あの人は、やさしい人です。
 頼りがいがあって、思慮深くて。行動力にも富み、勇敢です。
 私が国を出る覚悟を決めたのも、あの人がいたからこそです。

 再会したときは、うれしかった。
 運命だと思いました。
 祖国をあとにし、困難な闘いに身を投じようとしていた。そんなときに、あの人と再会したのです。
 あの人はいつも、道を指し示してくれます。
 私が暗闇の中で膝をついてしまったとき、あの人が導いてくれるのです。

 あの人は、光です。

 強く、美しく、清廉で……だが……これは仲間たちにも言っていませんが、私はあの人に背徳の艶を感じます。
 いいえ! あの人が私になにか仕掛けたとか、そういうことではありません。あの人は、私に触れようとはしなかった。
 あの人からは、誘惑されているような、抗いがたい力を感じていました。その力に屈した私が一歩を踏み出すと、あの人はなにもかもわかっているかのように、するりとすり抜けていくのです。

 そして私はさらに、あの人を追ってしまう。

 祖国の独立、現政権の打倒、なによりも諸悪の根元ともいえるあの美貌の皇后の呪縛から解き放たれること。
 それらは私の悲願であったはずなのに、ときに混乱する。わからなくなる。
 本当にこれは、私の意志なのか?

 のばした私の手に添えられた、青白い手。
 その手が指し示したものを、私は必死に得ようとしているだけではないのか?

 あの人はたしかに男性ですが、ときどき迷います。
 女性だと思うわけではありません。
 男だとか女だとか、そういう有り体の枠を超えた、言葉では表せないなにかを感じるのです。

 あの人は、人間ではなかったのかもしれません。
 いつの頃からか、あの人は私たちの前から姿を消しました。
 だけど、いつもあの人の意志を感じました。街角であの人の姿を見たような気もしました。私はすっかり年を取っているのに、あの人は出会った頃と同じ、美しい青年の姿のままでした。

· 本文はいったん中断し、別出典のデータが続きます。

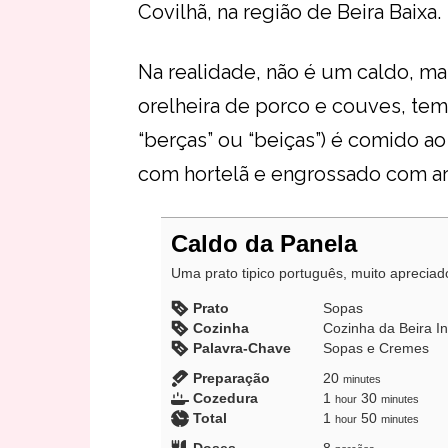
Covilhã, na região de Beira Baixa.
Na realidade, não é um caldo, mas
orelheira de porco e couves, te
“berças” ou “beiças”) é comido a
com hortelã e engrossado com arr
Caldo da Panela
Uma prato tipico português, muito apreciad
Prato
Sopas
Cozinha
Cozinha da Beira In
Palavra-Chave
Sopas e Cremes
minutes
Preparação
20
minutes
hour
minutes
Cozedura
1
30
hour
minutes
hour
minutes
Total
1
50
hour
minutes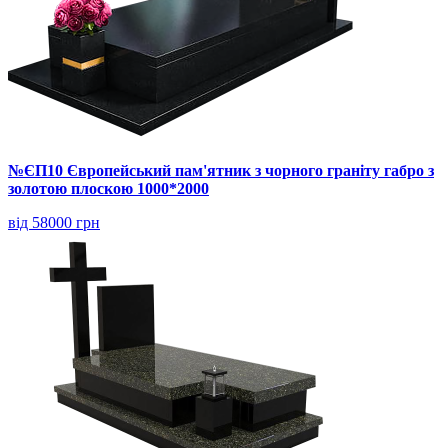
№ЄП10 Європейський пам'ятник з чорного граніту габро з
золотою плоскою 1000*2000
від 58000 грн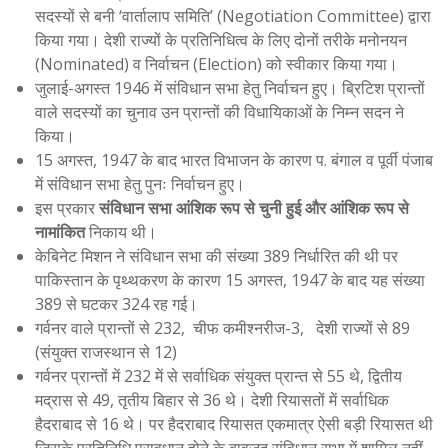
सदस्यों से बनी ‘वार्तालाप समिति’ (Negotiation Committee) द्वारा
किया गया। देशी राज्यों के प्रतिनिधित्व के लिए दोनों तरीके मनोनयन
(Nominated) व निर्वाचन (Election) को स्वीकार किया गया।
जुलाई-अगस्त 1946 में संविधान सभा हेतु निर्वाचन हुए। ब्रिटिश प्रान्तों
वाले सदस्यों का चुनाव उन प्रान्तों की विधायिकाओं के निम्न सदन ने
किया।
15 अगस्त, 1947 के बाद भारत विभाजन के कारण प. बंगाल व पूर्वी पंजाब
में संविधान सभा हेतु पुनः निर्वाचन हुए।
इस प्रकार
संविधान सभा आंशिक रूप से चुनी हुई और आंशिक रूप से
नामांकित
निकाय थी।
केबिनेट मिशन ने संविधान सभा की संख्या 389 निर्धारित की थी पर
पाकिस्तान के पृथ्थकरण के कारण 15 अगस्त, 1947 के बाद यह संख्या
389 से घटकर 324 रह गई।
गर्वनर वाले प्रान्तों से 232, चीफ कमीश्नरीज-3, देशी राज्यों से 89
(संयुक्त राजस्थान से 12)
गर्वनर प्रान्तों में 232 में से सर्वाधिक संयुक्त प्रान्त से 55 थे, द्वितीय
मद्रास से 49, तृतीय बिहार से 36 थे। देशी रियासतों में सर्वाधिक
हैदराबाद से 16 थे। पर हैदराबाद रियासत एकमात्र ऐसी बड़ी रियासत थी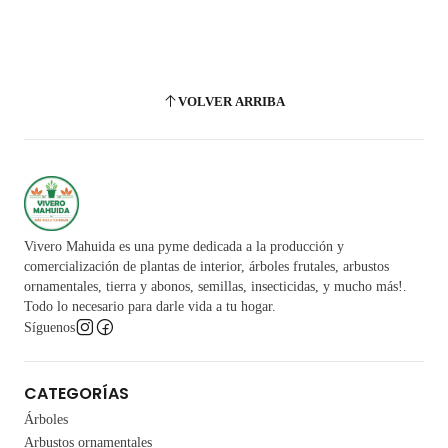
VOLVER ARRIBA
Vivero Mahuida es una pyme dedicada a la producción y
comercialización de plantas de interior, árboles frutales, arbustos
ornamentales, tierra y abonos, semillas, insecticidas, y mucho más!.
Todo lo necesario para darle vida a tu hogar.
Síguenos
CATEGORÍAS
Árboles
Arbustos ornamentales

 宿敵であったはずの皇后の息子、若き皇太子が私たちの前に現れたのも、偶然だったとは思えません。そこには、あの人の導きを感じました。
 ナイーヴで理想主義の皇太子は、息をのむほど皇后に似ていました。彼もまた、あの人に魅せられたひとりなのかもしれません……私と同じように。
 皇太子が誰もいない部屋で、たしかに誰かと話しているのを聞きました。あの人と話しているのでしょうか。

 そう、私の胸にあったのは、嫉妬かもしれない。
 もう私には姿を見せてもくれないあの人に、今現在導かれている皇太子に対し。
 あの人がもっとも執着した、今もまだ執着しているのかもしれないあの皇后そっくりの青年に。

 この皇太子では、革命は為せない。わかっている。
 それでも皇太子にかしずき、彼を扇動するのは、あの人の意志。あの人がのぞんでいる。それがわかるからです。
 今、立ち上がる。長年の悲願、祖国のために……たしかに私自身の意志であるはずの闘い。私の意志だった、はずの。
 わからない。
 私が欲したものは、なんだったのか。

 時が流れ、年老いた私の前に、あの人が現れました。
 出会った頃……私が血気盛んな若造だった頃に見た姿のまま。
 年老いた元革命の闘士の元に、美しい神が舞い降りた。

 あの人は、やさしい人です。
 頼りがいがあって、思慮深くて。行動力にも富み、勇敢です。
 ……それらはみんな、私自身が求めた、私の姿。私の夢。
 あの人は、私自身がなりたかった私になって、私の尊敬を集め、私を利用したのです。

 ウィーンのカフェで、「新しい時代をこの手で今掴み取ろう!」と民衆と共に意気をあげたあのとき。
 中心にいたのは、あの人です。私ではない。革命を!と叫ぶのは私であるはずなのに。私は民衆のひとりでしかなかった。
 すべてが、あの人の意志。

 それでもあの人は、やさしい人です。
 こうして今、私を迎えに来てくれた。
 受けた銃弾が元で動かなくなった片足を引きずりながら、私は両手を伸ばし、あの人のもとへ行く。
 その抱擁を、接吻を受けるために。


          ☆

 記憶に残っている、いくつもの『エリザベート』、何人かのエルマーを思い起こしてみても、現在の雪組『エリザベート』のエルマー@ひろみちゃんはかなり特異なタイプだなー、と思う。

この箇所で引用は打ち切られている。